In [36]:
%load_ext autoreload
%autoreload 2

The autoreload extension is already loaded. To reload it, use:
  %reload_ext autoreload


In [37]:
from shark.utils import nb_init
nb_init()

INFO | nb_init | Set current dir to chess
INFO | nb_init | You are using Python 3.10.10 (main, Sep 14 2023, 16:59:47) [Clang 14.0.3 (clang-1403.0.22.14.1)]


# Chess environment for Reinforcement Learning

Regardless of the RL Agent we wish to train, we need a Chess Environment with which this Agent can play. See also [this popular libray](https://gymnasium.farama.org/index.html) for further reference.

As this repo is strongly based on TorchRL, we will extend their [base class](https://pytorch.org/rl/reference/generated/torchrl.envs.EnvBase.html) to create this chess environment.

This notebook will show you what that is and how it works.

## Create a chess environment

To create a chess environment, all you have to do is to import the correct class, and initialize an instance of that class.

However, let's also see some additional input parameters we can pass.

In [38]:
from shark.env import ChessEnv

help(ChessEnv.__init__)

Help on function __init__ in module shark.env.chess:

__init__(self, engine_path: str = None, time: float = 5, depth: int = 20, flatten_state: bool = False, play_as: str = 'white', play_vs_engine: bool = True, mate_amplifier: float = 10, softmax: bool = True, worst_reward: float = -1000.0, illegal_amplifier: float = 100, lose_on_illegal_move: bool = True, use_one_hot: bool = True, from_engine: bool = False, **kwargs: Any) -> None
    Args:
        engine_path (str):
            Path to chess engine. This class needs a usable chess engine.
            For example: `stockfish`.
            If not passed, this class will read from the `CHESS_ENGINE_EXECUTABLE` environment variable.
            If not set, an error will be raised.
            Please make sure to install a chess engine like Stockfish, and pass the correct
            installation path here.
    
        time (float, optional):
            Timeout value in seconds for engine.
            When the chess engine is called to va

In [39]:
env = ChessEnv()

Let's reset the state (start a new game), and see what the output is:

In [40]:
state = env.reset()
print(f"Reset state: {state}")

Reset state: TensorDict(
    fields={
        done: Tensor(shape=torch.Size([1]), device=cpu, dtype=torch.bool, is_shared=False),
        observation: Tensor(shape=torch.Size([8, 8, 13]), device=cpu, dtype=torch.float32, is_shared=False),
        terminated: Tensor(shape=torch.Size([1]), device=cpu, dtype=torch.bool, is_shared=False)},
    batch_size=torch.Size([]),
    device=None,
    is_shared=False)


The state variable is a `TensorDict`, basically a `dict` of `Tensor` objects.

The fields are:
* `done`: whether the game is over or not.
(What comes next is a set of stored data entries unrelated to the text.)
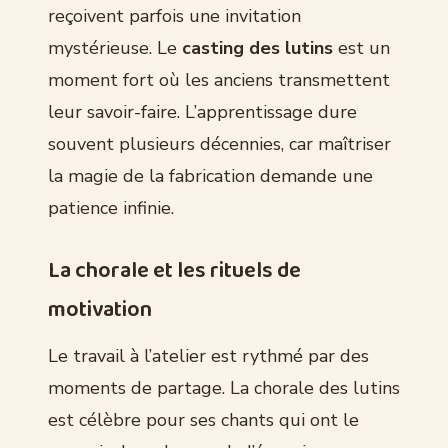
reçoivent parfois une invitation
mystérieuse. Le
casting des lutins
est un
moment fort où les anciens transmettent
leur savoir-faire. L’apprentissage dure
souvent plusieurs décennies, car maîtriser
la magie de la fabrication demande une
patience infinie.
La chorale et les rituels de
motivation
Le travail à l’atelier est rythmé par des
moments de partage. La chorale des lutins
est célèbre pour ses chants qui ont le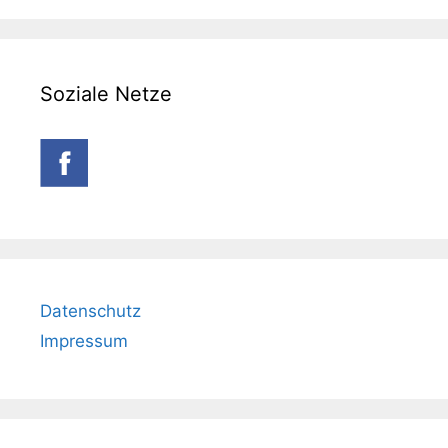
Soziale Netze
Datenschutz
Impressum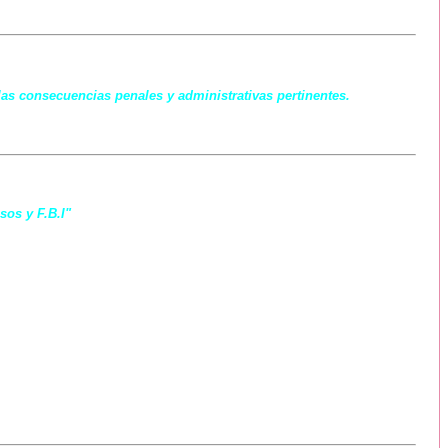
las consecuencias penales y administrativas pertinentes.
sos y F.B.I"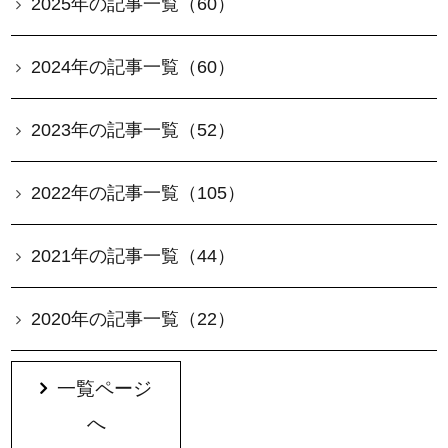
2025年の記事一覧（60）
2024年の記事一覧（60）
2023年の記事一覧（52）
2022年の記事一覧（105）
2021年の記事一覧（44）
2020年の記事一覧（22）
一覧ページ
へ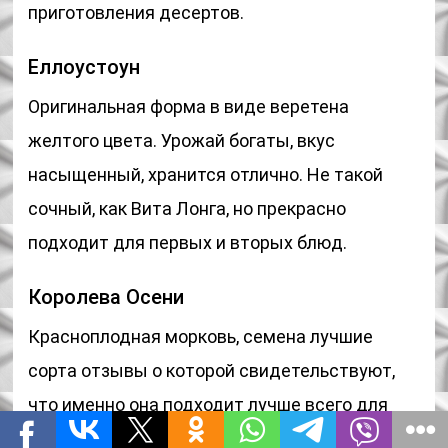
приготовления десертов.
Еллоустоун
Оригинальная форма в виде веретена
желтого цвета. Урожай богаты, вкус
насыщенный, хранится отлично. Не такой
сочный, как Вита Лонга, но прекрасно
подходит для первых и вторых блюд.
Королева Осени
Красноплодная морковь, семена лучшие
сорта отзывы о которой свидетельствуют,
что именно она подходит лучше всего для
подсева под озимые. Вкус выраженный,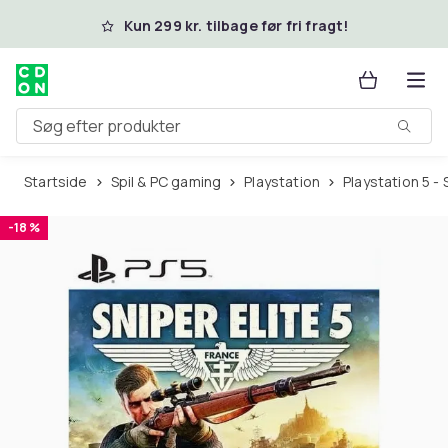
Spring til hovedindhold
Kun 299 kr. tilbage før fri fragt!
Søg efter produkter
Startside
Spil & PC gaming
Playstation
Playstation 5 - 
-18 %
Should not be, as we just started one.
* `observation`: the current state, thus the chess board. If playing as "black", then "white" (played by the chess engine) moved first and a move has already happened on the board.

Let's create a random agent, and start playing.

In [41]:
from torchrl.collectors import RandomPolicy

actor = RandomPolicy(env.action_spec)

In [42]:
action = actor(state)

In [43]:
action

TensorDict(
    fields={
        action: Tensor(shape=torch.Size([4032]), device=cpu, dtype=torch.float32, is_shared=False),
        done: Tensor(shape=torch.Size([1]), device=cpu, dtype=torch.bool, is_shared=False),
        observation: Tensor(shape=torch.Size([8, 8, 13]), device=cpu, dtype=torch.float32, is_shared=False),
        terminated: Tensor(shape=torch.Size([1]), device=cpu, dtype=torch.bool, is_shared=False)},
    batch_size=torch.Size([]),
    device=None,
    is_shared=False)

As you can see, each turn there are `4032` possible movements: going from a square on the board to another square on board.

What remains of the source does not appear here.